Professor Tideman spoke, and said that we've been trying to popularize and implement Georgist ideas, but we face blockages. For example, people ask, "Why do you want to pick on those who own land?"

Land titles are ultimately traceable to government force, confiscation, expulsion, and genocide. One economist, Frank Knight, a professor at the University of Chicago, defended this, taking the position that land titles are created by human effort, namely the effort of killing or driving out the previous inhabitants. Most people don't want to see it quite that way.

Some things should be shared, while exclusive access is proper for others; the exclusive access should be proportionate to the number of people enjoying the access.
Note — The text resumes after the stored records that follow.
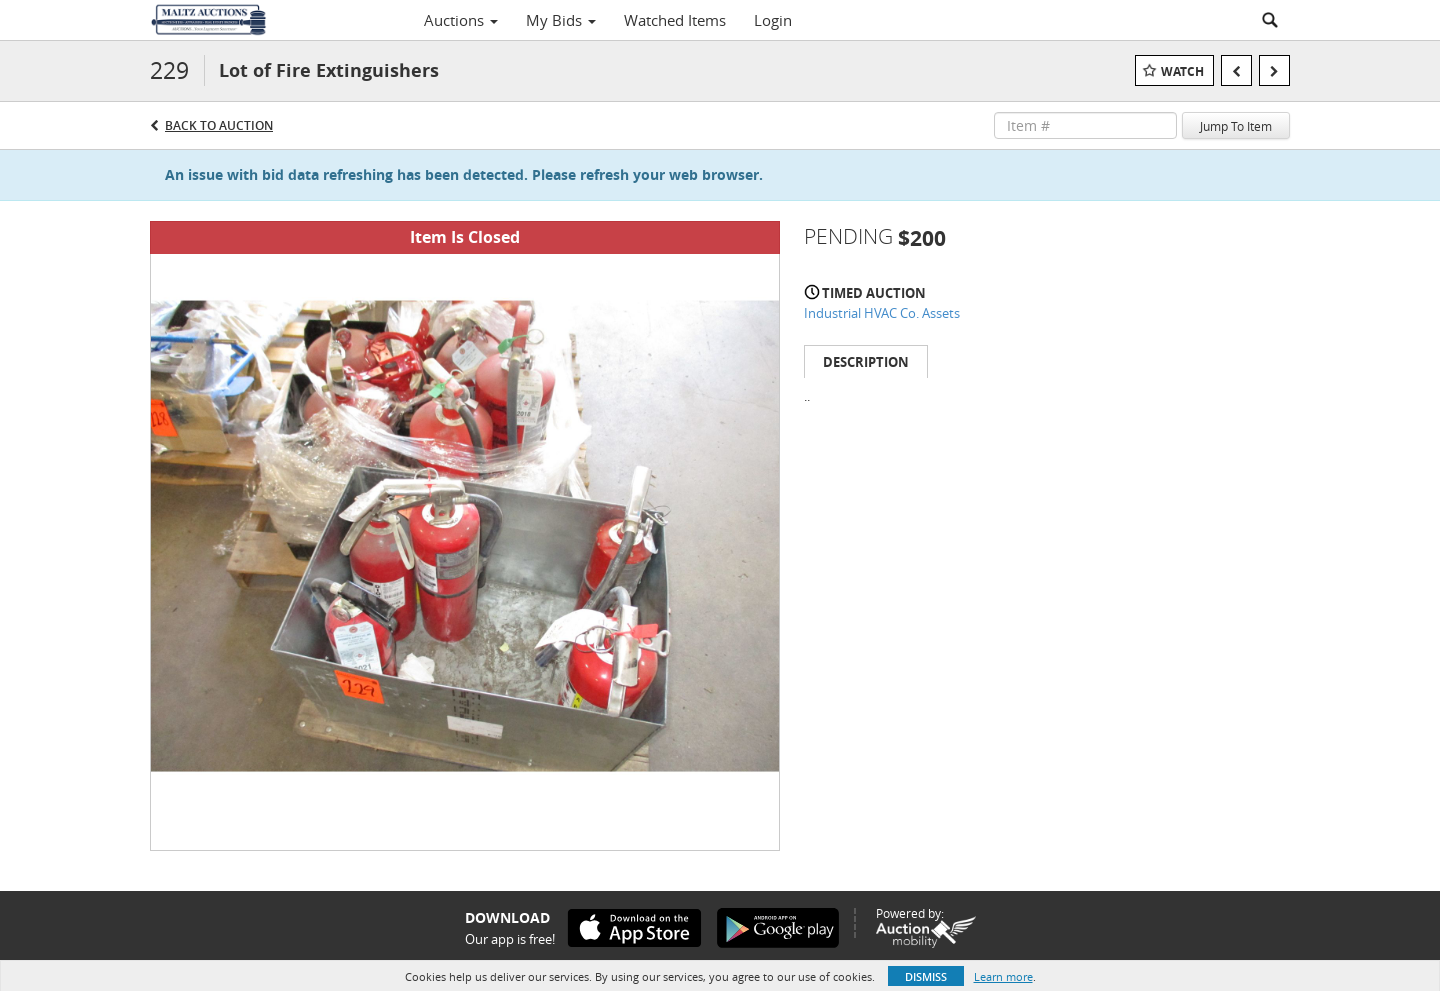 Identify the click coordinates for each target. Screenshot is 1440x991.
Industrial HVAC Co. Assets (882, 313)
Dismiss (926, 976)
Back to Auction (219, 125)
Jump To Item (1236, 126)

There is an unresolved question, since land rents are due not just to nature, in which we are all entitled to share, but to government services and benefits created by the presence of a particular community. New York City land rent, for example, is due to location, but also to streets, subways, police, etc.; these rents need not be shared with everyone in the world. In the Rio Grande valley, nature is similar on both sides of the border, but there is a difference in governance, making average incomes and land rents higher on the U.S. side.

To countries: How certain are you that you're not taking more than your share?

Georgism is similar to the effort to end slavery, trying to change people's minds about what it is possible to own legitimately, and what it is not. In the American colonies, beginning in the 1740's, the Quakers gradually changed. The Paynes of North Carolina, Dolley Madison's parents, freed their slaves in 1783, and became rather poor as a result.

What can we do as individuals? Ask ourselves if we are using more than our share of natural resources: if so, calculate and share. Trying to be carbon neutral can lead to trying to be resource proportional.

He has the idea of a website to help people figure it out.

Changing the ideas of individuals may lead to changing politics.

And that's how Professor Tideman thinks we can get from here to there.